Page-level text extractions

++++++++

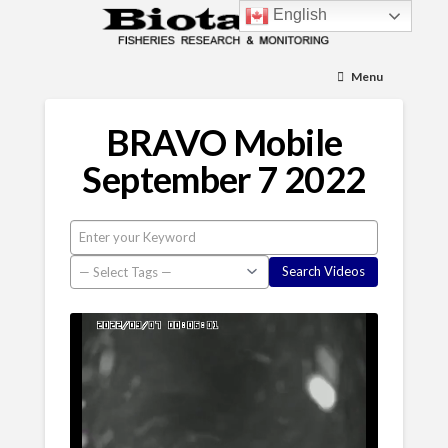
English
Menu
BRAVO Mobile
September 7 2022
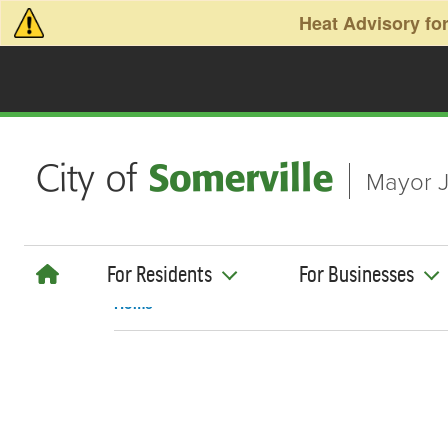
Skip to main content
Heat Advisory for
Mayor J
For Residents
For Businesses
Home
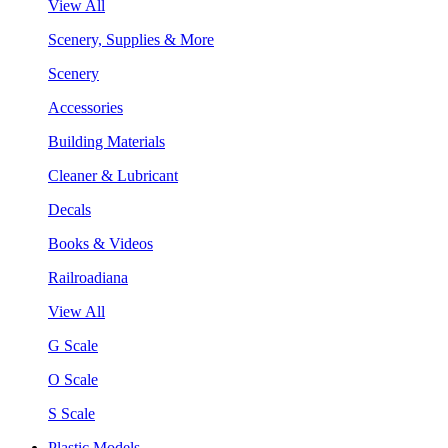
View All
Scenery, Supplies & More
Scenery
Accessories
Building Materials
Cleaner & Lubricant
Decals
Books & Videos
Railroadiana
View All
G Scale
O Scale
S Scale
Plastic Models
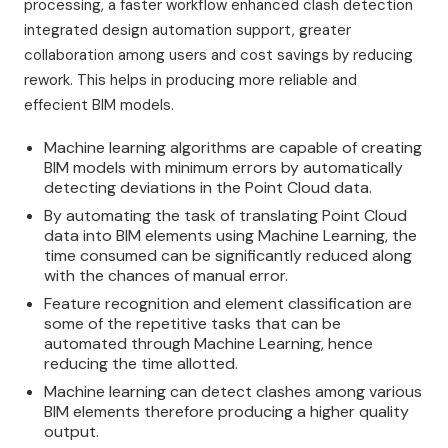
processing, a faster workflow enhanced clash detection
integrated design automation support, greater
collaboration among users and cost savings by reducing
rework. This helps in producing more reliable and
effecient BIM models.
Machine learning algorithms are capable of creating
BIM models with minimum errors by automatically
detecting deviations in the Point Cloud data.
By automating the task of translating Point Cloud
data into BIM elements using Machine Learning, the
time consumed can be significantly reduced along
with the chances of manual error.
Feature recognition and element classification are
some of the repetitive tasks that can be
automated through Machine Learning, hence
reducing the time allotted.
Machine learning can detect clashes among various
BIM elements therefore producing a higher quality
output.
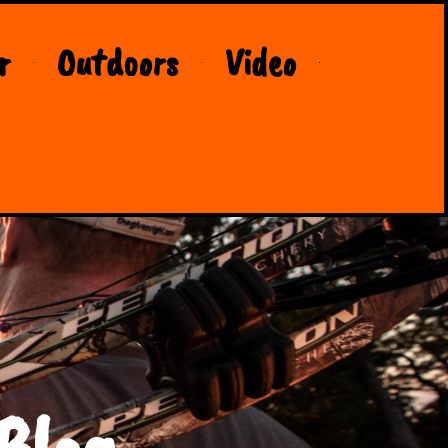
r
Outdoors
Video
Blog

++++++++

* [EXERCISE]
Output the data above in full. Skip every picture.

* [ANSWER]
English
Menu
BRAVO Mobile
September 7 2022
Skip to main content
Heat Advisory for
Mayor J
For Residents
For Businesses
Home
View All
Scenery, Supplies & More
Scenery
Accessories
Building Materials
Cleaner & Lubricant
Decals
Books & Videos
Railroadiana
View All
G Scale
O Scale
S Scale
Plastic Models
processing, a faster workflow enhanced clash detection
integrated design automation support, greater
collaboration among users and cost savings by reducing
rework. This helps in producing more reliable and
effecient BIM models.
Machine learning algorithms are capable of creating
BIM models with minimum errors by automatically
detecting deviations in the Point Cloud data.
By automating the task of translating Point Cloud
data into BIM elements using Machine Learning, the
time consumed can be significantly reduced along
with the chances of manual error.
Feature recognition and element classification are
some of the repetitive tasks that can be
automated through Machine Learning, hence
reducing the time allotted.
Machine learning can detect clashes among various
BIM elements therefore producing a higher quality
output.
r
Outdoors
Video
Blog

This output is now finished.